Merck then filed its clinical studies with the French government, and the company later heard that the drug was going to be approved in three days.
“We decided the company would do it at that point at no charge. We announced that Merck would contribute the drug free of charge for as long as it was needed,” Valegos said. “It happened so fast that I never checked with the board of directors.”
Valegos said the reaction to Merck’s pledge was “incredible” with employees and shareholders endorsing the idea. The company’s reputation soared.
But although Merck was willing to donate the drug, Valegos said it still did not know how best to distribute it.
That’s when he reached out to Foege, who agreed to take on the effort in 1987.
“In those days, there was no daylight between the Task Force and the Carter Center. Our offices were here,” Foege said, adding that President Carter began meeting with heads of states and became the top marketeer.
“When (Merck officials) approved the money for a study in Africa, they already realized they couldn’t make money on it, but they went through with it,” said Foege, who admitted that he wondered whether Merck would stick with its pledge.
Foege also encountered resistance from some in the public health field when he told them about Merck’s pledge.
“There was a small but vocal public health group that believed it was wrong to work for a company making a profit,” Foege said. “We underestimate the amount of altruism in corporations.”
When it was his turn to talk, Carter looked at Valegos and Foege and said: “I’m sitting here with giants.”
Carter confirmed that when Foege recommended that the Center and the Task Force take on river blindness, he accepted it “without hesitation.”
But Carter did have concerns about how they were going to get the drug to the people who needed it and whether they would be willing to take it.
“We quickly found out that people who were infected looked at this as a miraculous pill,” Carter said. “Once you got into a village and gave everybody the pill, they became so excited that it was overwhelming. This pill was so valuable to them” that if they had been given a choice of the pill and a diamond of the same size, they would have chosen the pill.
Merck’s contribution also had a profound impact on communities. To get away from the flies, people had moved from the fertile areas next to the river in favor of the more sterile mountains where there were no flies.
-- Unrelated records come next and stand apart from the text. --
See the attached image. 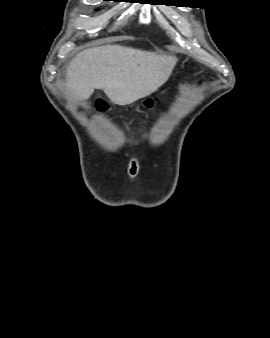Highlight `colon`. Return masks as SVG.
Listing matches in <instances>:
<instances>
[{
    "instance_id": "colon-1",
    "label": "colon",
    "mask_w": 270,
    "mask_h": 338,
    "mask_svg": "<svg viewBox=\"0 0 270 338\" xmlns=\"http://www.w3.org/2000/svg\"><path fill=\"white\" fill-rule=\"evenodd\" d=\"M147 104H148V105H151L152 102H151V101H148ZM106 106H107L106 102H105L104 100H102V99H100V100L97 102V107H98L100 110L105 109Z\"/></svg>"
}]
</instances>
After they had been treated with Mectizan, people were able to return to their homes next to the river banks.
“What Merck has done is serve as a wonderful example,” Carter said.
Valegos said it was a serendipitous turn of events.
“The company had the ability to produce a drug like this, and there was the availability of Bill Foege and Jimmy Carter,” Valegos said. “What are the chances of getting three characters like us working together? It did set an example for other companies.”
Foege said that the prevention of river blindness has become a symbol for Merck. In front of the company’s headquarters, there’s a sculpture of a young boy leading an old blind man.
“It has been a tremendously satisfying program,” Foege said. “This has changed how public health works.”
Mark Rosenberg, who followed Foege as president and CEO of the Task Force for Global Health, moderated the conversations.
In closing, he observed that “it is unusual in history that 25 years later you have the three principals who are still sharp, still committed and willing to share their story.”
The story of the Mectizan Donation Program also demonstrates the tremendous role Atlanta has played in the evolution of global health and for working toward the eradication of river blindness.
It is not the only global health success story to have sprouted from Atlanta, and if our leaders are wise and well-intentioned, it will not be the last.